Brasileiro luta por asilo nos EUA para não retornar ao Brasil

Depois de quase 20 anos foragido da justiça brasileira, o mineiro João Maximiano de Oliveira, 40 anos, foi preso por agentes do FBI. Ele é acusado pelo homicídio de um advogado e estava morando, ilegalmente, nos Estados Unidos

 

Depois de quase 20 anos foragido da justiça brasileira, o mineiro João Maximiano de Oliveira, 40 anos, foi preso por agentes do FBI. Ele é acusado pelo homicídio de um advogado e estava morando, ilegalmente, nos Estados Unidos, durante todo este período. Devido ao seu status imigratório, ele foi entregue nas mãos do Immigration and Custons Enforcement-ICE, para dar início ao seu processo de deportação.

Maximiano, bastante conhecido na comunidade brasileira da Flórida pelo apelido de Xurupita, foi preso em abril de 2009, mas há uma semana a sua história tomou um novo rumo. O mineiro luta para não ser deportado. Ele, sem advogado, tenta conseguir asilo neste país sob alegação de que sua vida corre risco de morte se voltar ao Brasil.

Ele, que ainda está preso no centro de dentenção do ICE, em Miami, na Flórida, disse, por telefone à alguns jornais locais que luta pela sua extradição. “Eu não quero ser deportado e temo pela minha vida”, fala.

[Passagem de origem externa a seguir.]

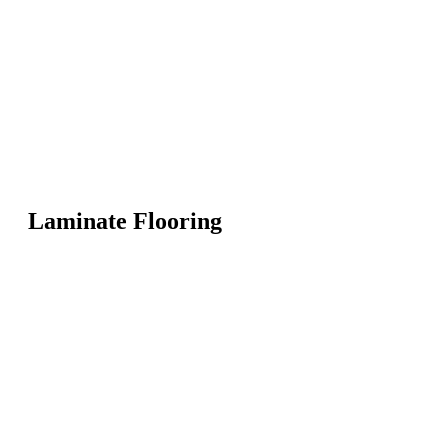
Laminate Flooring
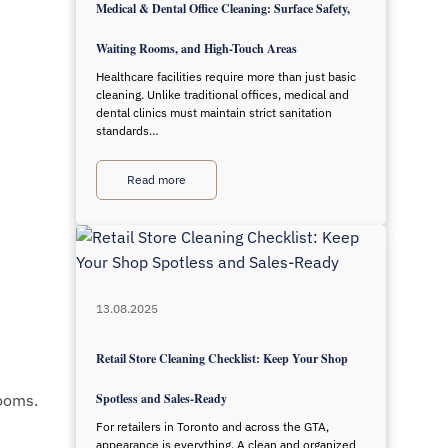
Medical & Dental Office Cleaning: Surface Safety,
Waiting Rooms, and High-Touch Areas
Healthcare facilities require more than just basic
cleaning. Unlike traditional offices, medical and
dental clinics must maintain strict sanitation
standards…
Read more
13.08.2025
Retail Store Cleaning Checklist: Keep Your Shop
rooms.
Spotless and Sales-Ready
For retailers in Toronto and across the GTA,
appearance is everything. A clean and organized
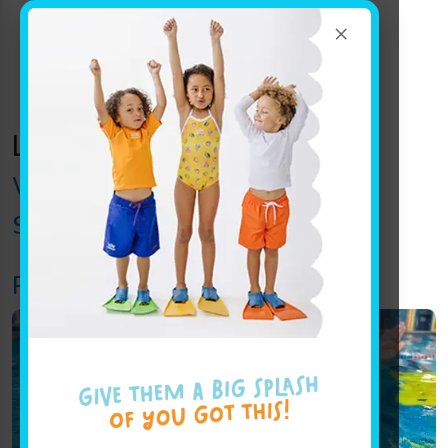
×
Location Track:
wexford
Wexford Announcements
Swim Force (Swim Team)
Pro (Intermediate – Advanced)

Xurupita está fazendo a sua própria defesa e luta pela extradição há mais de um ano. “Mas até agora todos os pedidos foram negados, inclusive o de fiança”, relata.

Xurupita acrescenta que não está fugindo de sua culpa, mas quer que todos entendam que o assassinato foi em legítima defesa e que o advogado assassinado fazia parte de um grupo de extermínio que atuou nas décadas de 60 e 70 e era conhecido por Escuderia Le Cocq. “Só estou lutando para proteger a minha filha”, salienta.

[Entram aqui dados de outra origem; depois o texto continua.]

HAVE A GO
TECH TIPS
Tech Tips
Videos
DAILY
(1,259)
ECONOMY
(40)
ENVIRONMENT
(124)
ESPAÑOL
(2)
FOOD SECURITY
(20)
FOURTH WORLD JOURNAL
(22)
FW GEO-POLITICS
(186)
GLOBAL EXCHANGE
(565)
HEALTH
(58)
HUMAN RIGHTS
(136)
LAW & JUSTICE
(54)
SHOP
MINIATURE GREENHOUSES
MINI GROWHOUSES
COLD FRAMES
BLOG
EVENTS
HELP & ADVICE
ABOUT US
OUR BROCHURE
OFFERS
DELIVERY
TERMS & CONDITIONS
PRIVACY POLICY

Em seu depoimento, ele disse que o crime aconteceu porque defendeu a sua vida e que depois do crime, foi ameaçado várias vezes. Foi então que decidiu fugir e se mudar, ilegalmente, para os Estados Unidos. Mesmo depois de tanto tempo após o assassinato, Xurupita afirma que tem medo de morrer motivado por vingança. “Apesar do grupo de extermínio ter sido desativado, os seus ex-membros estão espalhados por todo o país”, fala.

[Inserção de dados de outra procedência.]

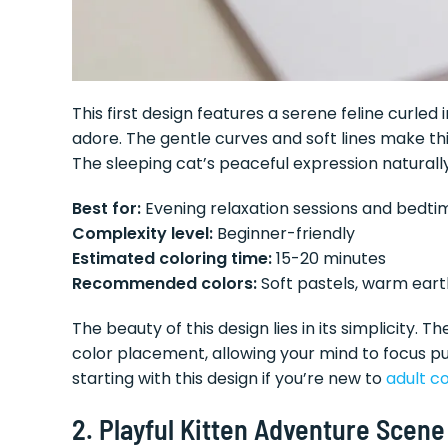
This first design features a serene feline curled 
adore. The gentle curves and soft lines make this
The sleeping cat’s peaceful expression natural
Best for:
Evening relaxation sessions and bedt
Complexity level:
Beginner-friendly
Estimated coloring time:
15-20 minutes
Recommended colors:
Soft pastels, warm ear
The beauty of this design lies in its simplicity.
color placement, allowing your mind to focus p
starting with this design if you’re new to
adult co
2. Playful Kitten Adventure Scene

O ICE tentou, por três vezes, deportar o brasileiro, mas ele sempre se recusava e quando isso acontece em um voo comercial, o comandante da aeronave pode escolher não levá-lo para garantir a segurança dos demais passageiros e tripulantes. Isso aconteceu nos dias 4, 14 e 25 de agosto deste ano.

No último caso (dia 25), ele conta que foi levado a um voo da American Airlines e precisou ir ao banheiro. Os oficiais o obrigaram a usar o do avião e colocaram uma toalha sobre as algemas para que ninguém soubesse que se tratava de um caso de deportação. Quando ele foi obrigado a permanecer no interior da aeronave, levou as mãos mostrando que estava algemado e contou toda a sua história para as pessoas. “Eu quero apenas ser extraditado e que o governo brasileiro garanta minha segurança ao governo norte-americano”, disse ele.

Os policiais tentaram acalmar e forçá-lo a ficar no interior do avião. Foi então que o brasileiro se machucou e teve que ser conduzido a um hospital, com crise de hérnia. Após ser medicado, ele foi levado, novamente, para a casa de detenção e colocado em um local isolado onde fez greve de fome.

O brasileiro foi retirado do isolamento depois da intervenção dos médicos que cuidavam dele. Leslie Molina, uma oficial de deportação, disse que o órgão ainda trabalha no processo de deportação de Xurupita e que “desconhece qualquer pedido de extradição”.

Quanto a conseguir asilo político, o advogado Shayne Epstein, que cuidou do caso do brasileiro por algum tempo, afirmou que mesmo que ele consiga, o processo de extradição pode ser inevitável. “Até mesmo um cidadão norte-americano pode ser extraditado caso cometa crime em outro país”, explicou.